■ Your objective ■
Below are the records; tally the lines that include "menu" and report only the total.

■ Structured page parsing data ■
^^^^^^^^^^^^^^^^
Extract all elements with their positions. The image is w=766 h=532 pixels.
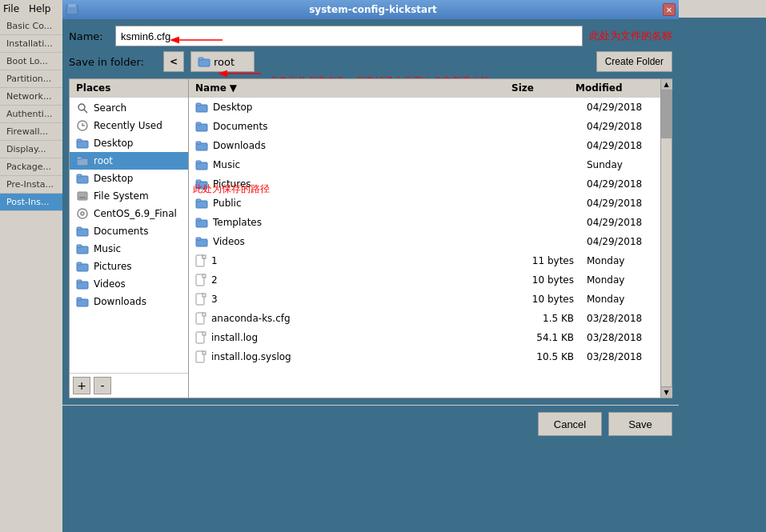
table-row[interactable]: install.log 54.1 KB 03/28/2018 xyxy=(189,328,660,347)
sidebar-item-display[interactable]: Display... xyxy=(0,141,62,158)
scroll-track xyxy=(661,90,672,386)
svg-point-15 xyxy=(78,209,87,218)
places-recent-label: Recently Used xyxy=(94,120,162,131)
menu-help[interactable]: Help xyxy=(29,3,50,14)
places-item-filesystem[interactable]: File System xyxy=(70,187,188,205)
root-folder-icon xyxy=(76,154,89,167)
svg-rect-52 xyxy=(203,332,206,335)
table-row[interactable]: install.log.syslog 10.5 KB 03/28/2018 xyxy=(189,347,660,366)
table-row[interactable]: Documents 04/29/2018 xyxy=(189,117,660,136)
table-row[interactable]: Downloads 04/29/2018 xyxy=(189,136,660,155)
scroll-down[interactable]: ▼ xyxy=(661,386,672,398)
table-row[interactable]: anaconda-ks.cfg 1.5 KB 03/28/2018 xyxy=(189,309,660,328)
places-item-centos[interactable]: CentOS_6.9_Final xyxy=(70,205,188,222)
current-folder[interactable]: root xyxy=(190,51,255,72)
folder-file-icon xyxy=(195,178,208,190)
svg-rect-42 xyxy=(196,238,201,240)
folder-icon xyxy=(198,55,211,68)
col-name[interactable]: Name ▼ xyxy=(189,79,505,97)
recent-icon xyxy=(76,119,89,132)
places-item-recent[interactable]: Recently Used xyxy=(70,117,188,134)
dialog-icon xyxy=(66,3,78,16)
table-row[interactable]: 1 11 bytes Monday xyxy=(189,251,660,270)
col-modified[interactable]: Modified xyxy=(569,79,649,97)
music-folder-icon xyxy=(76,242,89,255)
folder-file-icon xyxy=(195,216,208,229)
sidebar-item-packages[interactable]: Package... xyxy=(0,158,62,176)
svg-rect-14 xyxy=(79,197,86,198)
svg-rect-40 xyxy=(196,218,201,221)
videos-folder-icon xyxy=(76,278,89,290)
remove-place-button[interactable]: - xyxy=(94,377,111,394)
places-root-label: root xyxy=(94,155,113,166)
scroll-thumb[interactable] xyxy=(661,90,672,138)
files-list: Desktop 04/29/2018 Documents 04/29/201 xyxy=(189,98,660,398)
places-list: Search Recently Used Desktop xyxy=(70,98,188,373)
places-item-music[interactable]: Music xyxy=(70,240,188,258)
file-icon xyxy=(195,293,207,306)
svg-rect-44 xyxy=(203,255,206,258)
file-icon xyxy=(195,331,207,344)
places-panel: Places Search Recently Used xyxy=(69,78,189,398)
table-row[interactable]: Desktop 04/29/2018 xyxy=(189,98,660,117)
file-browser: Places Search Recently Used xyxy=(69,78,672,398)
places-search-label: Search xyxy=(94,102,126,114)
sidebar-item-postinst[interactable]: Post-Ins... xyxy=(0,194,62,211)
svg-rect-32 xyxy=(196,142,201,144)
save-button[interactable]: Save xyxy=(608,412,672,436)
col-size[interactable]: Size xyxy=(505,79,569,97)
table-row[interactable]: 2 10 bytes Monday xyxy=(189,270,660,290)
places-desktop-label: Desktop xyxy=(94,138,134,149)
svg-rect-46 xyxy=(203,274,206,278)
places-item-videos[interactable]: Videos xyxy=(70,275,188,293)
sidebar-item-install[interactable]: Installati... xyxy=(0,35,62,53)
titlebar: system-config-kickstart ✕ xyxy=(62,0,679,19)
sidebar-item-bootloader[interactable]: Boot Lo... xyxy=(0,53,62,70)
name-row: Name: 此处为文件的名称 xyxy=(69,26,672,46)
folder-row: Save in folder: < root Create Folder 点击此… xyxy=(69,51,672,72)
menu-file[interactable]: File xyxy=(3,3,19,14)
places-filesystem-label: File System xyxy=(94,190,149,202)
places-footer: + - xyxy=(70,373,188,398)
places-downloads-label: Downloads xyxy=(94,296,146,307)
table-row[interactable]: Videos 04/29/2018 xyxy=(189,232,660,251)
svg-line-5 xyxy=(84,110,87,113)
places-videos-label: Videos xyxy=(94,278,126,290)
sidebar-item-auth[interactable]: Authenti... xyxy=(0,106,62,123)
sidebar-item-preinst[interactable]: Pre-Insta... xyxy=(0,176,62,194)
disc-icon xyxy=(76,207,89,220)
files-header: Name ▼ Size Modified xyxy=(189,79,660,98)
svg-rect-54 xyxy=(203,351,206,354)
places-item-desktop[interactable]: Desktop xyxy=(70,134,188,152)
table-row[interactable]: Public 04/29/2018 xyxy=(189,194,660,213)
places-item-documents[interactable]: Documents xyxy=(70,222,188,240)
add-place-button[interactable]: + xyxy=(73,377,90,394)
folder-file-icon xyxy=(195,139,208,152)
name-input[interactable] xyxy=(115,26,583,46)
downloads-folder-icon xyxy=(76,295,89,308)
create-folder-button[interactable]: Create Folder xyxy=(596,51,672,72)
places-item-downloads[interactable]: Downloads xyxy=(70,293,188,310)
places-item-root[interactable]: root xyxy=(70,152,188,170)
table-row[interactable]: 3 10 bytes Monday xyxy=(189,290,660,309)
dialog-body: Name: 此处为文件的名称 Save in folder: < root Cr… xyxy=(62,19,679,78)
cancel-button[interactable]: Cancel xyxy=(538,412,602,436)
sidebar-item-network[interactable]: Network... xyxy=(0,88,62,106)
scroll-up[interactable]: ▲ xyxy=(661,79,672,90)
svg-point-4 xyxy=(78,104,85,110)
table-row[interactable]: Templates 04/29/2018 xyxy=(189,213,660,232)
sidebar-item-firewall[interactable]: Firewall... xyxy=(0,123,62,141)
table-row[interactable]: Music Sunday xyxy=(189,155,660,174)
save-dialog: system-config-kickstart ✕ Name: 此处为文件的名称… xyxy=(62,0,679,442)
table-row[interactable]: Pictures 04/29/2018 xyxy=(189,174,660,194)
places-item-desktop2[interactable]: Desktop xyxy=(70,170,188,187)
places-item-search[interactable]: Search xyxy=(70,99,188,117)
sidebar-item-basic[interactable]: Basic Co... xyxy=(0,18,62,35)
sidebar-item-partition[interactable]: Partition... xyxy=(0,70,62,88)
file-icon xyxy=(195,350,207,363)
close-button[interactable]: ✕ xyxy=(663,3,676,16)
back-button[interactable]: < xyxy=(163,51,184,72)
places-item-pictures[interactable]: Pictures xyxy=(70,258,188,275)
scrollbar[interactable]: ▲ ▼ xyxy=(661,78,672,398)
svg-rect-18 xyxy=(77,227,82,230)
^^^^^^^^^^^^^^^^
■ Written solution ■
2